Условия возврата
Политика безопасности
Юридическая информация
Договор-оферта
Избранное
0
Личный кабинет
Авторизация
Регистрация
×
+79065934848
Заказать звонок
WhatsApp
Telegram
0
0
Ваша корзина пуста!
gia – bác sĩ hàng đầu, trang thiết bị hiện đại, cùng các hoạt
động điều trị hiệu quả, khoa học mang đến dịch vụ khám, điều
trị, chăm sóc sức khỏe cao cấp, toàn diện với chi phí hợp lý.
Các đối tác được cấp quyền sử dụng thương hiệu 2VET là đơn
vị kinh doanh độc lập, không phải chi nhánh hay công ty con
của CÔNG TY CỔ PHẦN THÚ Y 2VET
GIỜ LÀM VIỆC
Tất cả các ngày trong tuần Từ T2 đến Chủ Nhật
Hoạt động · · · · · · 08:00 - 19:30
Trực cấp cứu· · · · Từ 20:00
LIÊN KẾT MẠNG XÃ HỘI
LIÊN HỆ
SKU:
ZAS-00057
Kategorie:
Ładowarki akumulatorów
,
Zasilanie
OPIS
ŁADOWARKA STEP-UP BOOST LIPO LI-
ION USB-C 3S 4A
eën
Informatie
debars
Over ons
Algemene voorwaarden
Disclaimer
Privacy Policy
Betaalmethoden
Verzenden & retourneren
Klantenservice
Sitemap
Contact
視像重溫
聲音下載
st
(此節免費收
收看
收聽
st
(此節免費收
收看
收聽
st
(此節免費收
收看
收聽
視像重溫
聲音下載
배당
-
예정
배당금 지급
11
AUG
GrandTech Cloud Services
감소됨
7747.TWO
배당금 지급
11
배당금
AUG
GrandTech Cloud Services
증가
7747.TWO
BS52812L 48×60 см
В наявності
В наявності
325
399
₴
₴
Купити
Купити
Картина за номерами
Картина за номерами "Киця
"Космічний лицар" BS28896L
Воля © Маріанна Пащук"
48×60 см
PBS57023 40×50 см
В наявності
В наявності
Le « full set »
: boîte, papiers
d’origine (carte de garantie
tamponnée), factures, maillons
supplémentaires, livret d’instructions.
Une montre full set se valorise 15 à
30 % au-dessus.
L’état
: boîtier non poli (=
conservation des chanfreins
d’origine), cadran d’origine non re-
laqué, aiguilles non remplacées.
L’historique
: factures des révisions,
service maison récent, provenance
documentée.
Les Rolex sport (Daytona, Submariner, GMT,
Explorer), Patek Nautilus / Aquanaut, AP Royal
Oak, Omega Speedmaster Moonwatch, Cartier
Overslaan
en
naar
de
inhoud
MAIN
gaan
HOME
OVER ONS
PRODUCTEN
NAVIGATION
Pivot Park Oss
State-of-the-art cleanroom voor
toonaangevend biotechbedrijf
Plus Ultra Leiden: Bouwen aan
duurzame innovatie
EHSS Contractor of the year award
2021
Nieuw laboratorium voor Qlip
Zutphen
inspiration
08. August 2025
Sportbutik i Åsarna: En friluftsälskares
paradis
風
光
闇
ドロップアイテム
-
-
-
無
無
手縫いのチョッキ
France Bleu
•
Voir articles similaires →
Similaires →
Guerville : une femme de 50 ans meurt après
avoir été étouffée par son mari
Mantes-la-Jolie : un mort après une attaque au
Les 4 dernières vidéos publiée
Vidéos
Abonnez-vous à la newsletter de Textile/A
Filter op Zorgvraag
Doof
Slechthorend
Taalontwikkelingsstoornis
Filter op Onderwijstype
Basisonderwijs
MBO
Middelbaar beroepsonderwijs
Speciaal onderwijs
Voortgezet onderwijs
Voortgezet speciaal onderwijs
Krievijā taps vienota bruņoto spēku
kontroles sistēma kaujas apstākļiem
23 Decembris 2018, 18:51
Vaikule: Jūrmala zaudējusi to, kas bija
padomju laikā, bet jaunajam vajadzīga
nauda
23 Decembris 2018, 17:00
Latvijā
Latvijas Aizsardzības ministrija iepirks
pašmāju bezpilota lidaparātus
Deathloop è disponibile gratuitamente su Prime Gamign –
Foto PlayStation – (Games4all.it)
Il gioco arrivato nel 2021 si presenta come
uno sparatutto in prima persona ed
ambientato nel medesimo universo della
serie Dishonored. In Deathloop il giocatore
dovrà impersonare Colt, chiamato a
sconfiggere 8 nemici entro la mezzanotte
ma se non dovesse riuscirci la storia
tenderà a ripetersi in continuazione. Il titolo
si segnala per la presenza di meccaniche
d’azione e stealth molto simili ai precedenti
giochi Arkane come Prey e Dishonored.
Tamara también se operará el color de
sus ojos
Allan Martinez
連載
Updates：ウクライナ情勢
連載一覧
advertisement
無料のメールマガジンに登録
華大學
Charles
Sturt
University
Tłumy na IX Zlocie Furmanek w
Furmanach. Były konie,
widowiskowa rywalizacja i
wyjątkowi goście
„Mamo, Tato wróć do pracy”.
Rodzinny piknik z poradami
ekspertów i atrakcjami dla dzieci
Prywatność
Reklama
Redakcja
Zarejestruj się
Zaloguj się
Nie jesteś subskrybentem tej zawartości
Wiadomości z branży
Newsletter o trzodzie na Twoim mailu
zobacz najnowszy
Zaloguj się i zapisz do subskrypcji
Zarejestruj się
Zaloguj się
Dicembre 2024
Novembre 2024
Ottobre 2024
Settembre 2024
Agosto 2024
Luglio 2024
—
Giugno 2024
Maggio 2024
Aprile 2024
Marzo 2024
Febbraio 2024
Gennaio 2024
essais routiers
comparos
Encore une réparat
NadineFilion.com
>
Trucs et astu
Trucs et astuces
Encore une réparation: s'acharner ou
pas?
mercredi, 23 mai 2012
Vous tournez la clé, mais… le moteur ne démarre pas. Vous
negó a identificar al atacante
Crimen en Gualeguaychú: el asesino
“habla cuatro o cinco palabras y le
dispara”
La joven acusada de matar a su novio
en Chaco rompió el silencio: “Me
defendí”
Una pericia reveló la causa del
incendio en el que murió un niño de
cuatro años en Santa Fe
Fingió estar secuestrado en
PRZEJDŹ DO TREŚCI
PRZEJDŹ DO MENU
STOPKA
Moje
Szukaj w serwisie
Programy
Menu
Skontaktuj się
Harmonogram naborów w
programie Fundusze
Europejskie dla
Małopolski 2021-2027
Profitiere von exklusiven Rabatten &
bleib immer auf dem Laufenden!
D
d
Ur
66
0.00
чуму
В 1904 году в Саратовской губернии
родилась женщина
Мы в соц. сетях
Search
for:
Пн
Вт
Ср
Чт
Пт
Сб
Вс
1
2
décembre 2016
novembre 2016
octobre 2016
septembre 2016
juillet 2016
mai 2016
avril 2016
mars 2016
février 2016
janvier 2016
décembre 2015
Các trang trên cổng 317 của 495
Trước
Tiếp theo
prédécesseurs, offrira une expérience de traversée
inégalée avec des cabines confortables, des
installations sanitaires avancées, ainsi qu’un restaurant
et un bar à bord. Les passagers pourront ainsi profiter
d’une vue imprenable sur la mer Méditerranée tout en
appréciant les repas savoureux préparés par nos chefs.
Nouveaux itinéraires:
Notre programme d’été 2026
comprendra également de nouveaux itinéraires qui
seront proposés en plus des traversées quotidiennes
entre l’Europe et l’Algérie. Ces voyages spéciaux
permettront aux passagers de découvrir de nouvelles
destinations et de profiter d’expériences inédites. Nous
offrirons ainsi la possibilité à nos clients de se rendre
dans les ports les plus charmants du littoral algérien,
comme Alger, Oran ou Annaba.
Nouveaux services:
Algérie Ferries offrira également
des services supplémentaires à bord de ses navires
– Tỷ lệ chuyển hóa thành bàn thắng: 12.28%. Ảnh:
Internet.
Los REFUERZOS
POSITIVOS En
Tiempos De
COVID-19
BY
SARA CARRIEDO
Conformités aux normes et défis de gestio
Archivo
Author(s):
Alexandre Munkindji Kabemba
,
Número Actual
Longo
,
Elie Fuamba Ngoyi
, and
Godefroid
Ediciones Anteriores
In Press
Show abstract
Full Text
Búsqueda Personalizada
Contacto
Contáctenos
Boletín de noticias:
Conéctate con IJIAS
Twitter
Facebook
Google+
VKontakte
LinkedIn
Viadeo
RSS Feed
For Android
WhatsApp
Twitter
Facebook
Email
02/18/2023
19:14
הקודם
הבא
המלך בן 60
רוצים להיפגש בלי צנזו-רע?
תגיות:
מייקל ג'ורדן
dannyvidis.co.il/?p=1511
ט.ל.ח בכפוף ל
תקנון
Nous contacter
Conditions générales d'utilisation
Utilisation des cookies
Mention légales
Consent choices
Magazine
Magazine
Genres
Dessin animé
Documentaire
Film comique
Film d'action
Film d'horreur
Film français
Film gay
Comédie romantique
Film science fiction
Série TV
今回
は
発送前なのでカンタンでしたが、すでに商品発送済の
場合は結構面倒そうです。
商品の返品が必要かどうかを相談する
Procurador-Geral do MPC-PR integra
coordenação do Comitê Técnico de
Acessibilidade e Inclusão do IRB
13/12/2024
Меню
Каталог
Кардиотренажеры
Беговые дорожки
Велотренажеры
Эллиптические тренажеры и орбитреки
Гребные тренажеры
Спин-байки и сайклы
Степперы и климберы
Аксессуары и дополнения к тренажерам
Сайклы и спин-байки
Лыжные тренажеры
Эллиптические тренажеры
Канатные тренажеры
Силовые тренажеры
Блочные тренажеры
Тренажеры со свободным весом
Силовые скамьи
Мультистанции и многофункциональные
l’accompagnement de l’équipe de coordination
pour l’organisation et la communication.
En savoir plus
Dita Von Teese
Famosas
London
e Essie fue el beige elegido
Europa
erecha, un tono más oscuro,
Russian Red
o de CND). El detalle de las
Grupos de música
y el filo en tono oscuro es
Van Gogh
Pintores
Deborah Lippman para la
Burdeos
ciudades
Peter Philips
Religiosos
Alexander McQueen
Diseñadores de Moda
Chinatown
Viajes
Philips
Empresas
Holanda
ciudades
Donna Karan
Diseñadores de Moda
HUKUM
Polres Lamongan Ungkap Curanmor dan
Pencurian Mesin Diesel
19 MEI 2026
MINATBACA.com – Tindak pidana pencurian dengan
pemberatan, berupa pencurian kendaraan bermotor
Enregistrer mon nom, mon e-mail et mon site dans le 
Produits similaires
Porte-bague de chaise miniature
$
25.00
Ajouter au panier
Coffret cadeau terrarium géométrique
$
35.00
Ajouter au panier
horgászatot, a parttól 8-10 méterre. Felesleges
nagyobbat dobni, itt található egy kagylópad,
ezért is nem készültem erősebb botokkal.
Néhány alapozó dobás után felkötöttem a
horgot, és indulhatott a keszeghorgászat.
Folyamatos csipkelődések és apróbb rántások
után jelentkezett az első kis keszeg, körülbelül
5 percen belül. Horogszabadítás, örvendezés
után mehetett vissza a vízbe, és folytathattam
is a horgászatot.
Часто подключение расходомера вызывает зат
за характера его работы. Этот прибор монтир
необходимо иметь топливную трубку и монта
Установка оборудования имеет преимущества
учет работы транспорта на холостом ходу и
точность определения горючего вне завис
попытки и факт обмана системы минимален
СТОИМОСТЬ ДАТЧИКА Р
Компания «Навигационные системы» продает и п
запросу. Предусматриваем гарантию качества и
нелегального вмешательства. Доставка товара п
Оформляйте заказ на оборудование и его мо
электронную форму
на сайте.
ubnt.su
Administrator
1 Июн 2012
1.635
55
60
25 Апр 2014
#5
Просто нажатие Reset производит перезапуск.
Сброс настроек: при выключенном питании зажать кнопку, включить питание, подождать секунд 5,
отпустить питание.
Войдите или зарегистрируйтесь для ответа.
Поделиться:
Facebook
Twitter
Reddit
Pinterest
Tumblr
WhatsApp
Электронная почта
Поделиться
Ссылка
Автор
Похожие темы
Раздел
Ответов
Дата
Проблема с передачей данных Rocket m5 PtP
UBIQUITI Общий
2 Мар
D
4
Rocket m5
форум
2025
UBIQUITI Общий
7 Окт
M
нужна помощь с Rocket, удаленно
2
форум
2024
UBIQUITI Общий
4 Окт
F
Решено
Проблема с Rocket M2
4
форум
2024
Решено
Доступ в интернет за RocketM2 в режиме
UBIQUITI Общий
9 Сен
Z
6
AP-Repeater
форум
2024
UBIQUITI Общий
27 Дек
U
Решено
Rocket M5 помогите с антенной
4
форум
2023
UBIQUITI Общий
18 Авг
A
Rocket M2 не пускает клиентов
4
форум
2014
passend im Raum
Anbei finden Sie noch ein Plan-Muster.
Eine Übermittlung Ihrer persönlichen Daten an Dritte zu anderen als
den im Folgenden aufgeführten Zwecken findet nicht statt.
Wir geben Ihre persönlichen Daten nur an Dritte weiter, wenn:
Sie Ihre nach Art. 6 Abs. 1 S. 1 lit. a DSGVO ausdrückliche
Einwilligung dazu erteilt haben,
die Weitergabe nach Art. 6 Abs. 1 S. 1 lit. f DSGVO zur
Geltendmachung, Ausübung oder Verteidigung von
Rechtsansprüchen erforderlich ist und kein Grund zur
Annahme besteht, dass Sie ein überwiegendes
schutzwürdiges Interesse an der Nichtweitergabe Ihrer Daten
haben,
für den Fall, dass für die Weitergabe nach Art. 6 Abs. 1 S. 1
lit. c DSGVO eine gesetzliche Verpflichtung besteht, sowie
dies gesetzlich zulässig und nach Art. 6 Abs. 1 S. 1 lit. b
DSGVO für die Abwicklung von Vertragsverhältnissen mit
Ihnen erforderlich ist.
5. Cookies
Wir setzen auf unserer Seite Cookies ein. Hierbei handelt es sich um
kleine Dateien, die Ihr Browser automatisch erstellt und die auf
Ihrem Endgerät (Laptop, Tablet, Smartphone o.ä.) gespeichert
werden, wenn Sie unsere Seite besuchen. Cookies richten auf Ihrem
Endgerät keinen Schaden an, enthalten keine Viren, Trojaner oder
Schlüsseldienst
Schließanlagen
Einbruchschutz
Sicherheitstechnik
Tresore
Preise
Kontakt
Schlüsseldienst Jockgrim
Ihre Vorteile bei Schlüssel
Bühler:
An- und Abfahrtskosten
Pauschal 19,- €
* * * * * * * * *
→ Exercise objective
List, from the entries above, every line in which the word "tono" shows up.

→ Expected output
erecha, un tono más oscuro,
y el filo en tono oscuro es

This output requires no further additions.